Singapore: Gen Z are better at saving money and budgeting for the future than Millennials

| 29 Sep 2020

When it comes to saving habits, Singaporean Gen Zs (aged 18 - 23) are more savvy than their Millennial counterparts (aged 24 - 39), according to a new survey by personal finance website SingSaver. The survey, conducted across August and September, analysed 1,000 responses from these two demographics across Singapore to better understand their saving habits, investing habits and financial knowledge.

The survey found a whopping 85% of Gen Zs started saving before the age of 22, while just 41% of Millennials did the same. It also appears that younger Singaporeans have more determination when it comes to budgeting, as 65% of Gen Zs say they stick to their budget “often” and “very often”, as compared to 56% of Millennials.

However, Millennials (47%) are more prudent than Gen Z (35%) when budgeting, saving and investing - perhaps due to their added responsibilities and the prevailing pandemic-induced economic uncertainty.

This uncertainty has also prompted 48% of Gen Z and Millennials to research more about personal finance. This improved financial knowledge could be why 71% of Gen Zs and Millennials “agree” or “strongly agree” that they are confident their emergency savings fund is able to cover 3 to 6 months of expenses.

“As we look towards recovery, it is crucial for young Singaporeans to become more financially aware as they adapt to a new environment. For Millennials, whose concerns often lie in being sandwiched between taking care of their family and their parents, it is important to be forward-looking and plan for unforeseen circumstances. Meanwhile, for Gen Zs who are just kick starting their career, there is a need to adapt their mindsets and attitudes towards personal finance by consistently adjusting their spending habits,” said Prashant Aggarwal, Chief Commercial Officer, CompareAsiaGroup and Interim Country Manager, SingSaver .

When asked about investing, a significant 80% of Gen Z and Millennials said they invest, but 6 in 10 of these respondents said they are “very new to” or “have a basic understanding of” investing.

Interestingly, SingSaver saw a 324% increase in interest for investment-related content since January 2020, based on page view growth across different demographics. And although retirement might not be front of mind, more Gen Z cited saving for retirement (39%) as their biggest motivations for investing, while Millennials are concerned with gaining financial freedom (45%).
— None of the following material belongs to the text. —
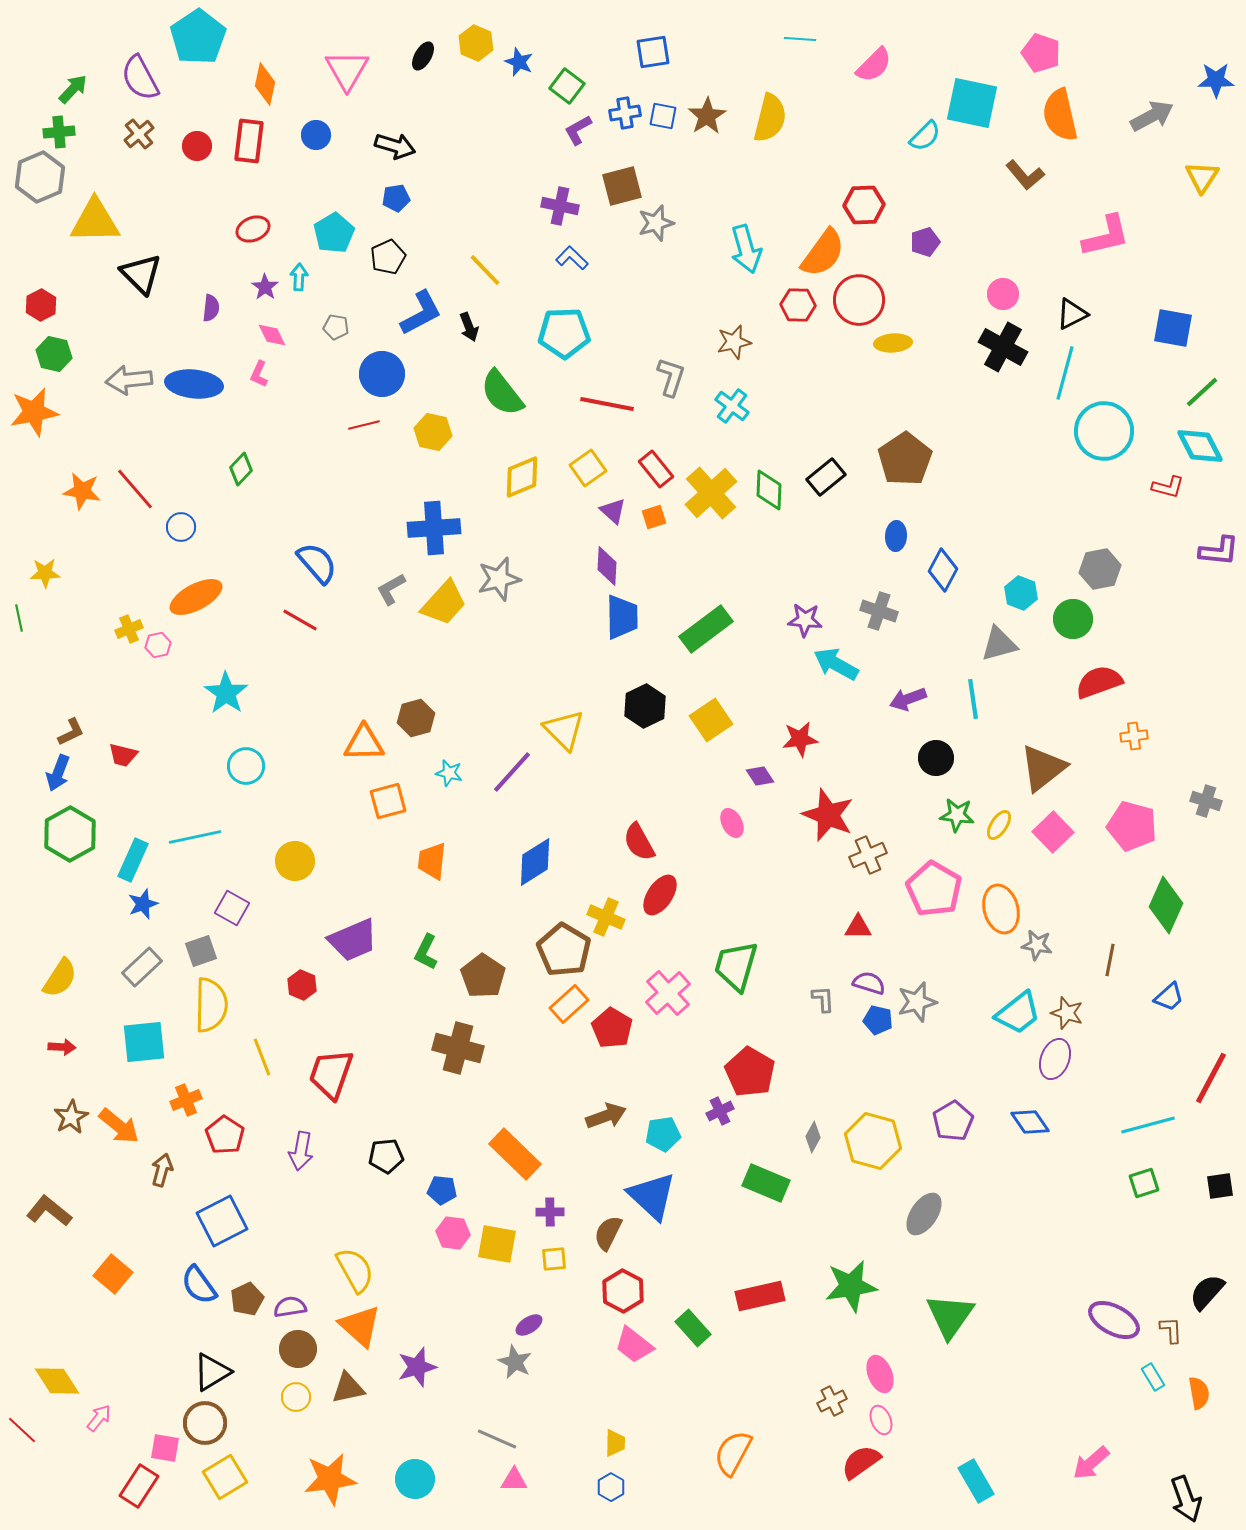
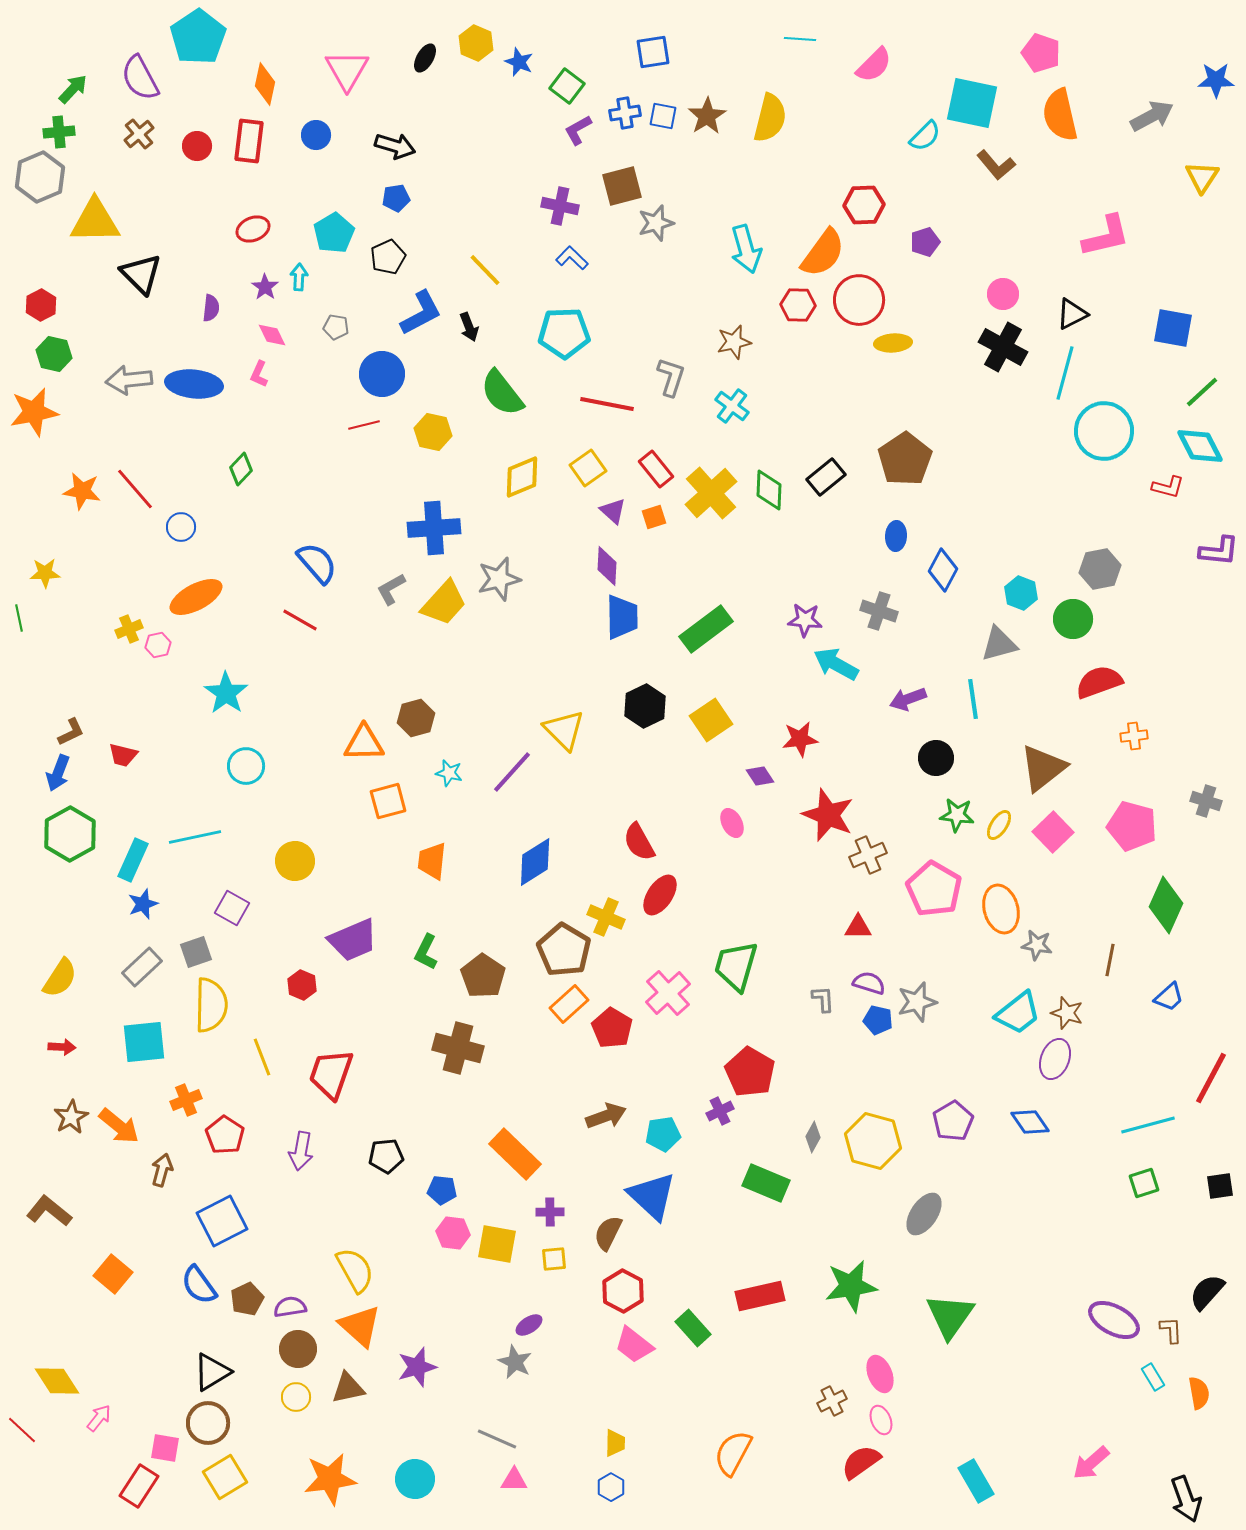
black ellipse at (423, 56): moved 2 px right, 2 px down
brown L-shape at (1025, 175): moved 29 px left, 10 px up
gray square at (201, 951): moved 5 px left, 1 px down
brown circle at (205, 1423): moved 3 px right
The top three investment products Gen Z and Millennials prefer to invest in are bonds/ stocks (59%), real estate (41%) and mutual funds (35%). Despite a large proportion of Gen Z and Millennials investing, nearly two thirds (57%) of the respondents still use a basic, low yield savings account. This indicates an opportunity for continued education within regards to personal finance.

When asked what some of their biggest challenges are when managing personal finance since the outbreak of Covid-19, Millennials (38%) in particular feel that they do not have adequate knowledge and guidance when managing personal finance as compared to Gen Z (26%).

“As we’re exposed to more information than ever, it’s important that Gen Zs and Millennials can access the right tools and products that empower them to make sound financial choices and remain financially resilient.” said Mr Aggarwal.

About SingSaver's Gen Z vs Millennial survey

SingSaver conducted a survey analyzing 1,000 responses detailing how Generation Z (aged 18-23) and Millennials (aged 24-39) differ in saving, investing and financial knowledge by comparing attitudes, investment and saving habits, state of financial preparedness and extent of financial knowledge. The survey was conducted from 26 Aug 2020 to 5 Sep 2020, targeting Singaporeans and PRs aged 18 to 39 and above.